Delle canzoni che hai scritto quale è quella a cui sei più legato?
«Tra le canzoni più note penso Strada facendo».

Tu hai venduto cinquantacinque milioni di dischi, c’è una canzone italiana scritta da altri che avresti voluto fosse tua?
«Di quegli anni la canzone che amo di più è Il nostro concerto di Umberto Bindi, un musicista formidabile, con una sensibilità straordinaria. Le canzoni italiane degli Anni 60 hanno una fisionomia definita e artisticamente elevata, piccoli gioielli che durano niente perché sono brani corti, molto semplici. Le canzoni italiane di quegli anni hanno una freschezza e una autenticità che ancora oggi senti che è palpabile, vitale. Credo di sapere che dipendesse anche da che tipo di mondo raccontavano: semplice, solare, pieno di passioni e curioso. Oggi invece viviamo un autunno artistico, specie per le arti popolari, quelle che si misurano di più con la contemporaneità. Ma la colpa non credo sia degli artisti, che sono antenne immerse nel suono e nelle immagini del proprio tempo».

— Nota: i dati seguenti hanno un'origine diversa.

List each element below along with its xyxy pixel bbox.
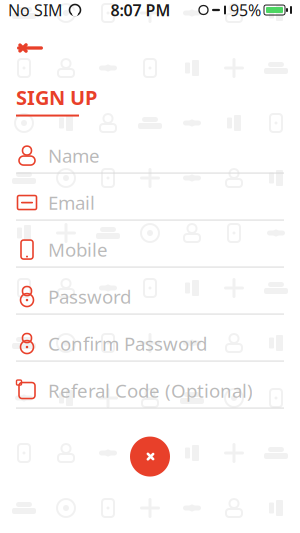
- button[interactable]: Password: [16, 280, 284, 315]
- staticText: Name: [48, 143, 100, 168]
- button[interactable]: Confirm Password: [16, 327, 284, 362]
- button[interactable]: Referal Code (Optional): [16, 374, 284, 409]
- staticText: Referal Code (Optional): [48, 378, 253, 403]
- button[interactable]: Continue: [124, 431, 176, 483]
- staticText: Mobile: [48, 237, 108, 262]
- button[interactable]: Back: [10, 32, 50, 64]
- button[interactable]: Mobile: [16, 233, 284, 268]
- staticText: Password: [48, 284, 131, 309]
- button[interactable]: Name: [16, 139, 284, 174]
- staticText: SIGN UP: [16, 84, 97, 111]
- staticText: No SIM: [8, 0, 63, 21]
- staticText: Email: [48, 190, 95, 215]
- staticText: Confirm Password: [48, 331, 207, 356]
- staticText: 95%: [230, 0, 261, 21]
- staticText: 8:07 PM: [110, 0, 170, 21]
- button[interactable]: Email: [16, 186, 284, 221]
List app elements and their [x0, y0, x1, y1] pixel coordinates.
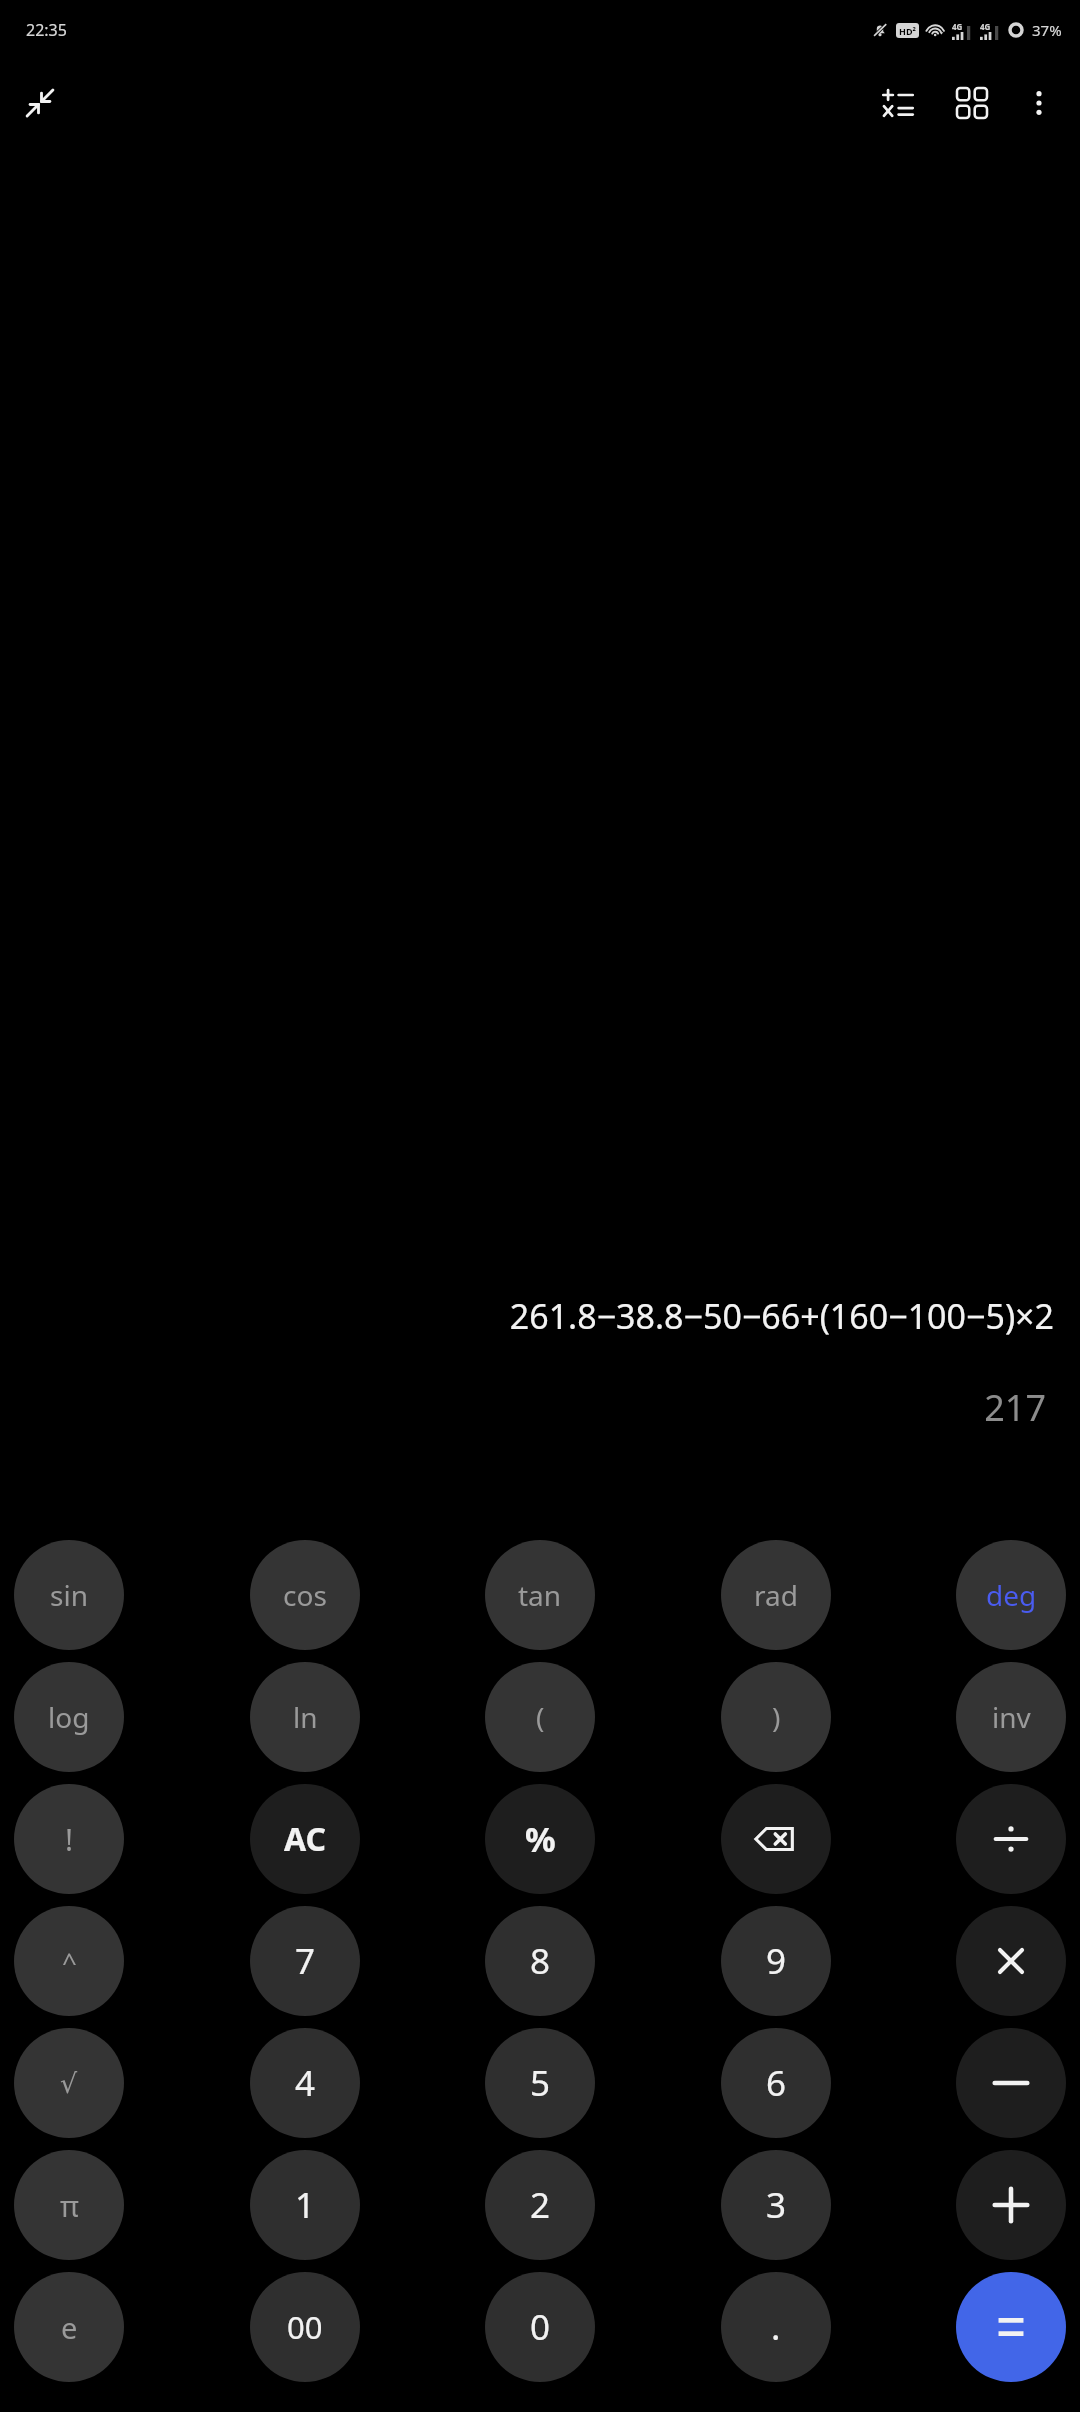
button[interactable]: 8: [485, 1906, 595, 2016]
staticText: cos: [283, 1576, 327, 1614]
staticText: tan: [518, 1576, 562, 1614]
staticText: e: [61, 2308, 78, 2347]
button[interactable]: (: [485, 1662, 595, 1772]
staticText: 00: [287, 2306, 323, 2348]
button[interactable]: 3: [721, 2150, 831, 2260]
button[interactable]: 1: [250, 2150, 360, 2260]
staticText: 2: [530, 2181, 551, 2229]
button[interactable]: 5: [485, 2028, 595, 2138]
button[interactable]: 6: [721, 2028, 831, 2138]
button[interactable]: 00: [250, 2272, 360, 2382]
button[interactable]: More options: [1010, 74, 1068, 132]
button[interactable]: 9: [721, 1906, 831, 2016]
staticText: 8: [530, 1937, 551, 1985]
button[interactable]: √: [14, 2028, 124, 2138]
staticText: ^: [62, 1944, 77, 1979]
staticText: 6: [766, 2059, 787, 2107]
button[interactable]: Multiply: [956, 1906, 1066, 2016]
staticText: rad: [754, 1576, 798, 1614]
button[interactable]: .: [721, 2272, 831, 2382]
staticText: 22:35: [26, 19, 67, 41]
staticText: !: [65, 1819, 74, 1860]
button[interactable]: Unit converter: [868, 73, 928, 133]
button[interactable]: AC: [250, 1784, 360, 1894]
staticText: (: [536, 1698, 545, 1736]
button[interactable]: e: [14, 2272, 124, 2382]
staticText: 0: [530, 2303, 551, 2351]
staticText: √: [60, 2068, 78, 2099]
button[interactable]: 0: [485, 2272, 595, 2382]
button[interactable]: Add: [956, 2150, 1066, 2260]
staticText: 4G: [980, 21, 991, 32]
button[interactable]: 7: [250, 1906, 360, 2016]
button[interactable]: Layout style: [942, 73, 1002, 133]
button[interactable]: tan: [485, 1540, 595, 1650]
button[interactable]: ): [721, 1662, 831, 1772]
button[interactable]: Divide: [956, 1784, 1066, 1894]
button[interactable]: %: [485, 1784, 595, 1894]
staticText: 4: [295, 2059, 316, 2107]
staticText: %: [525, 1816, 556, 1862]
staticText: 7: [295, 1937, 316, 1985]
staticText: 217: [34, 1383, 1046, 1432]
button[interactable]: rad: [721, 1540, 831, 1650]
button[interactable]: sin: [14, 1540, 124, 1650]
staticText: 4G: [952, 21, 963, 32]
staticText: sin: [50, 1576, 88, 1614]
staticText: ): [772, 1698, 781, 1736]
staticText: π: [60, 2186, 79, 2225]
staticText: 5: [530, 2059, 551, 2107]
staticText: ln: [293, 1698, 318, 1736]
button[interactable]: 4: [250, 2028, 360, 2138]
staticText: 37%: [1032, 20, 1062, 40]
staticText: deg: [986, 1576, 1037, 1614]
button[interactable]: inv: [956, 1662, 1066, 1772]
staticText: inv: [992, 1698, 1031, 1736]
button[interactable]: !: [14, 1784, 124, 1894]
button[interactable]: π: [14, 2150, 124, 2260]
button[interactable]: 2: [485, 2150, 595, 2260]
button[interactable]: cos: [250, 1540, 360, 1650]
button[interactable]: Collapse: [12, 75, 68, 131]
staticText: 261.8−38.8−50−66+(160−100−5)×2: [26, 1293, 1054, 1339]
button[interactable]: Backspace: [721, 1784, 831, 1894]
staticText: 1: [295, 2181, 316, 2229]
button[interactable]: deg: [956, 1540, 1066, 1650]
button[interactable]: ^: [14, 1906, 124, 2016]
staticText: .: [771, 2303, 781, 2351]
button[interactable]: ln: [250, 1662, 360, 1772]
button[interactable]: log: [14, 1662, 124, 1772]
button[interactable]: Subtract: [956, 2028, 1066, 2138]
staticText: HD²: [899, 25, 916, 37]
staticText: 3: [766, 2181, 787, 2229]
staticText: log: [48, 1698, 90, 1736]
staticText: AC: [284, 1817, 327, 1861]
button[interactable]: Equals: [956, 2272, 1066, 2382]
staticText: 9: [766, 1937, 787, 1985]
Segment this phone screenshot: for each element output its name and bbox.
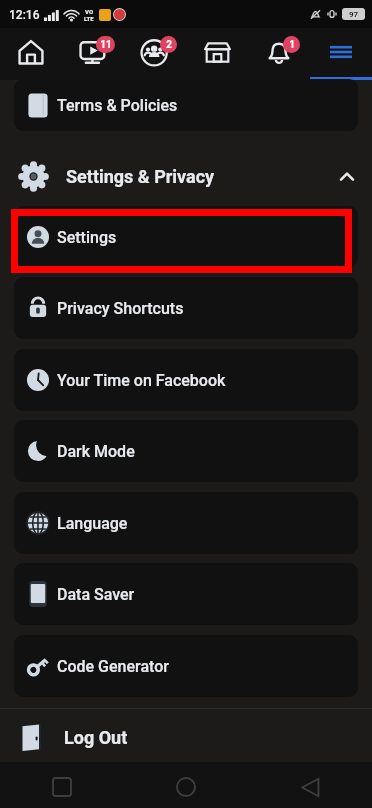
staticText: LTE xyxy=(84,15,94,22)
staticText: Settings xyxy=(57,228,117,247)
button[interactable]: Home xyxy=(124,762,248,808)
staticText: Code Generator xyxy=(57,657,169,676)
staticText: 2 xyxy=(166,39,172,51)
button[interactable]: Marketplace xyxy=(186,28,248,80)
button[interactable]: Back xyxy=(248,762,372,808)
button[interactable]: Your Time on Facebook xyxy=(14,349,358,411)
staticText: Log Out xyxy=(64,727,128,748)
staticText: 1 xyxy=(289,39,295,51)
button[interactable]: Notifications xyxy=(248,28,310,80)
button[interactable]: Data Saver xyxy=(14,563,358,625)
button[interactable]: Menu xyxy=(310,28,372,80)
button[interactable]: Home xyxy=(0,28,62,80)
button[interactable]: Video xyxy=(62,28,124,80)
button[interactable]: Groups xyxy=(124,28,186,80)
staticText: 97 xyxy=(349,10,359,19)
staticText: Terms & Policies xyxy=(57,96,178,115)
button[interactable]: Recents xyxy=(0,762,124,808)
staticText: Data Saver xyxy=(57,585,135,604)
staticText: 11 xyxy=(100,39,112,51)
button[interactable]: Language xyxy=(14,492,358,554)
staticText: 12:16 xyxy=(9,8,40,22)
button[interactable]: Dark Mode xyxy=(14,420,358,482)
button[interactable]: Settings xyxy=(14,206,358,268)
staticText: VO xyxy=(85,8,94,15)
button[interactable]: Privacy Shortcuts xyxy=(14,277,358,339)
button[interactable]: Settings & Privacy xyxy=(0,148,372,204)
staticText: Settings & Privacy xyxy=(66,166,215,187)
staticText: Language xyxy=(57,514,128,533)
staticText: Your Time on Facebook xyxy=(57,371,226,390)
staticText: Dark Mode xyxy=(57,442,135,461)
button[interactable]: Log Out xyxy=(0,709,372,766)
staticText: Privacy Shortcuts xyxy=(57,299,184,318)
button[interactable]: Code Generator xyxy=(14,635,358,697)
button[interactable]: Terms & Policies xyxy=(14,79,358,131)
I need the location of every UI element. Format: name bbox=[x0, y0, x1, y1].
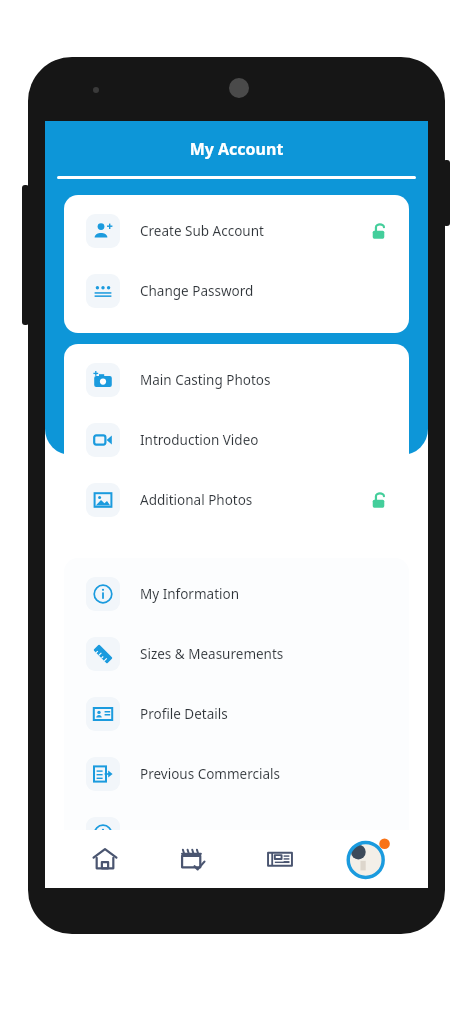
staticText: Sizes & Measurements bbox=[140, 645, 284, 663]
button[interactable]: My Information bbox=[64, 572, 409, 616]
button[interactable]: Profile Details bbox=[64, 692, 409, 736]
button[interactable]: Home bbox=[77, 831, 133, 887]
button[interactable]: Previous Commercials bbox=[64, 752, 409, 796]
staticText: Create Sub Account bbox=[140, 222, 264, 240]
button[interactable]: Profile bbox=[340, 831, 396, 887]
button[interactable]: Create Sub Account bbox=[64, 209, 409, 253]
staticText: Change Password bbox=[140, 282, 254, 300]
button[interactable]: News bbox=[252, 831, 308, 887]
button[interactable]: Change Password bbox=[64, 269, 409, 313]
staticText: Profile Details bbox=[140, 705, 228, 723]
button[interactable]: Introduction Video bbox=[64, 418, 409, 462]
button[interactable]: Main Casting Photos bbox=[64, 358, 409, 402]
staticText: My Account bbox=[45, 138, 428, 160]
staticText: Introduction Video bbox=[140, 431, 259, 449]
staticText: My Information bbox=[140, 585, 240, 603]
staticText: Additional Photos bbox=[140, 491, 253, 509]
button[interactable]: Additional Photos bbox=[64, 478, 409, 522]
button[interactable] bbox=[64, 812, 409, 856]
staticText: Main Casting Photos bbox=[140, 371, 271, 389]
button[interactable]: Sizes & Measurements bbox=[64, 632, 409, 676]
staticText: Previous Commercials bbox=[140, 765, 280, 783]
button[interactable]: Castings bbox=[165, 831, 221, 887]
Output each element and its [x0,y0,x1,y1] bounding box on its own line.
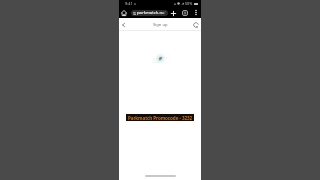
staticText: Sign up [153,22,168,28]
button[interactable]: Parkmatch Promocode - 3232 [126,114,194,121]
button[interactable]: Home [120,9,128,17]
staticText: 50% [185,1,193,6]
staticText: /signup [164,10,168,16]
button[interactable]: New tab [169,9,177,17]
button[interactable]: parkmatch.ru [131,10,168,16]
staticText: parkmatch.ru [137,10,164,16]
staticText: Parkmatch Promocode - 3232 [128,115,192,121]
button[interactable]: Back [119,21,127,29]
button[interactable]: More options [192,9,199,16]
button[interactable]: Switch tabs [181,9,189,17]
staticText: 9:41 [125,1,133,6]
button[interactable]: Refresh [192,21,200,29]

Sanremo? Tu non ci sei mai stato da cantante e ne sei diventato il patron. Paradosso della storia…
«Perché andare a fare Sanremo? Questo festival in definitiva cos’è? È il Festival della canzone italiana. Ma allora vogliamo provare a parlare di canzoni? Quindi è stata un po’ il prendersi la responsabilità di provare a fare un festival, non dico a livello degli altri festival letterari o cinematografici, ma un vero festival di settore. L’altra motivazione è stata capire se il successo che vivo è una botta di culo oppure è qualcosa che ha fondamenta e radici. È andata bene. Ho cercato di essere coerente e di realizzare il progetto di rimettere la musica al centro del festival».

C’è un giorno della tua vita che vorresti e uno che non vorresti rivivere?
«Quando, da bambino, arrivavamo sulla Cristoforo Colombo con la macchina, io ero seduto dietro mio padre e mia madre. Dopo un dosso, si cominciava a vedere il mare. Era il respiro più largo che si potesse immaginare, proprio la felicità. Cosa non vorrei rivivere? Quei giorni in cui se ne va qualcuno, per esempio la morte di mio padre e mia madre, o anche tutte le assenze che svuotano la vita. Io penso che l’esistenza sia in fondo tutta digeribile però c’è un’ingiustizia di fondo che è quella di questi piani temporali che non combaciano. Sarebbe bello poter pensare che tutte le persone che hai conosciuto, che conosci, che sono parte della famiglia, dei tuoi affetti più cari, tutte ci muoviamo nello stesso modo: veniamo tutti lo stesso giorno e ce ne andiamo via tutti lo stesso giorno. Il primo giorno di assenza di ciascuno è un giorno che non vorrei mai vivere».